Gaffney also points to retail investors as a potential new source of capital. “We’re trying to bring this to the masses and retail investors so they can get opportunities to invest in projects they previously wouldn’t have been able to,” he says. By using Regulation A filings with the SEC, tokenization platforms can offer securities to non-accredited investors, expanding the investor base beyond institutions and high-net-worth individuals.

The combination of institutional investors seeking liquidity and retail investors seeking access could create substantial demand for tokenized offerings. However, Gaffney acknowledges that adoption remains in its early stages. “It’s just an emerging technology, and it’s slowly being adopted more,” he says.

Developers Face New Opportunities and New Challenges

For developers, tokenization may enable access to a broader investor base and lower their cost of capital if liquidity attracts more participants. But it also introduces complexity, requiring developers to navigate new regulatory and technological landscapes to issue tokenized securities.

“Fundraising opportunities like real-world assets (RWAs) are a very hot topic, and people want to get in,” Gaffney says. Developers who successfully tokenize projects may find it easier to raise capital, as institutional investors seek exposure to this new structure.

Yet each tokenized offering is unique. “Each RWA is going to be unique in terms of structure, governance rights, and economic terms,” Gaffney notes. There is no standard template for tokenizing a development project, so developers and their legal advisors must build each structure from the ground up.

What Will Drive Mainstream Adoption?

According to Gaffney, three factors will determine how quickly tokenization becomes a standard in development finance: time, user education, and regulatory clarity. “Tokenization is a much more efficient model,” he says, but efficiency alone is not enough. Investors and developers need to understand how the technology works and why it is preferable to existing options.

Regulatory clarity is the biggest hurdle. Gaffney argues that Congress must enact legislation to establish clear rules governing the tokenization of real-world assets. “If Congress can pass a bill that says, ‘Here’s exactly how you do an RWA tokenization for a real-world asset. Here are the rules, here are the filings you need to do—go for it,’ then institutions will become more comfortable with it. There’s less liability if they do it incorrectly.”

Until such a regulation is in place, tokenization will remain experimental. Most institutions are unwilling to assume the legal uncertainty associated with pioneering new structures in the absence of clear guidelines. For now, tokenized development equity is being tested primarily by a small number of early adopters willing to navigate the regulatory gray area.

Looking Ahead: When Will Tokenization Become Standard?
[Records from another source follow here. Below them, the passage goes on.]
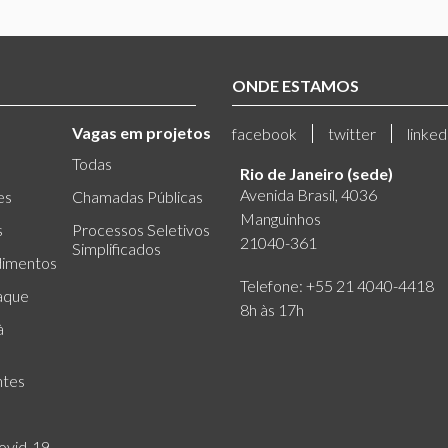
ONDE ESTAMOS
Vagas em projetos
facebook
twitter
linked
Todas
Rio de Janeiro (sede)
Avenida Brasil, 4036
es
Chamadas Públicas
Manguinhos
s
Processos Seletivos
21040-361
Simplificados
dimentos
Telefone: +55 21 4040-4418
aque
8h às 17h
à
ntes
ovid-19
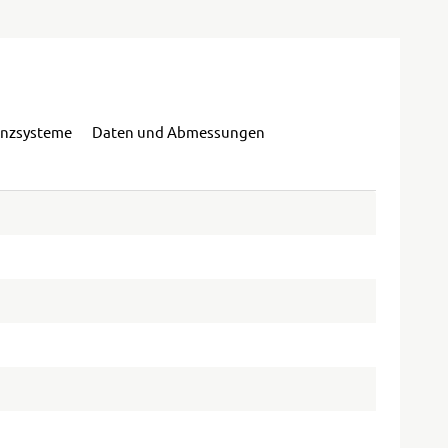
enzsysteme
Daten und Abmessungen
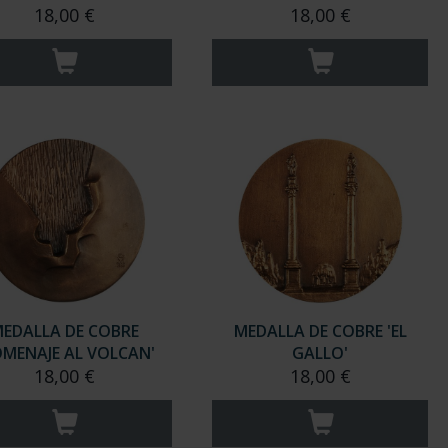
18,00 €
18,00 €
EDALLA DE COBRE
MEDALLA DE COBRE 'EL
OMENAJE AL VOLCAN'
GALLO'
18,00 €
18,00 €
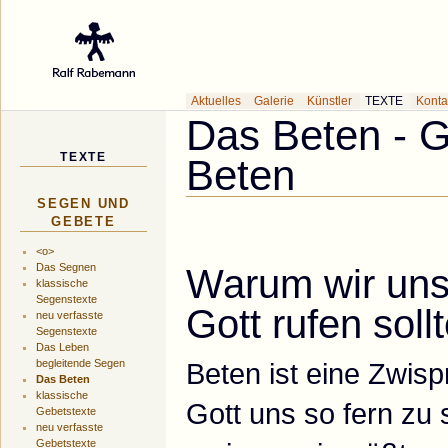
Galerie des Küns
Aktuelles
Galerie
Künstler
TEXTE
Konta
Das Beten - 
TEXTE
Beten
SEGEN UND
GEBETE
<o>
Das Segnen
Warum wir uns
klassische
Segenstexte
Gott rufen soll
neu verfasste
Segenstexte
Das Leben
begleitende Segen
Beten ist eine Zwis
Das Beten
klassische
Gott uns so fern zu 
Gebetstexte
neu verfasste
Gebetstexte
The underlying economics point to eventual widespread adoption. Large pools of capital want more flexible ways to participate in development, and developers want access to that capital. Tokenization provides a way to bridge the gap by introducing liquidity into an asset class that has historically been locked for years at a time.

The timeline for mainstream adoption will depend on how quickly regulatory frameworks develop and how effectively market participants are educated about the benefits and mechanics of tokenized structures. Early movers may gain an advantage by attracting capital that would otherwise remain sidelined by illiquidity.

The shift toward tokenization in real estate development is not about creating new returns or shortening project timelines. It is about unlocking capital that is otherwise constrained by rigid structures—thereby enabling a wider range of investors to participate and institutions to manage risk and liquidity more effectively. The question is not whether tokenization will become a part of development finance, but how quickly the industry will adapt and which players will lead the way.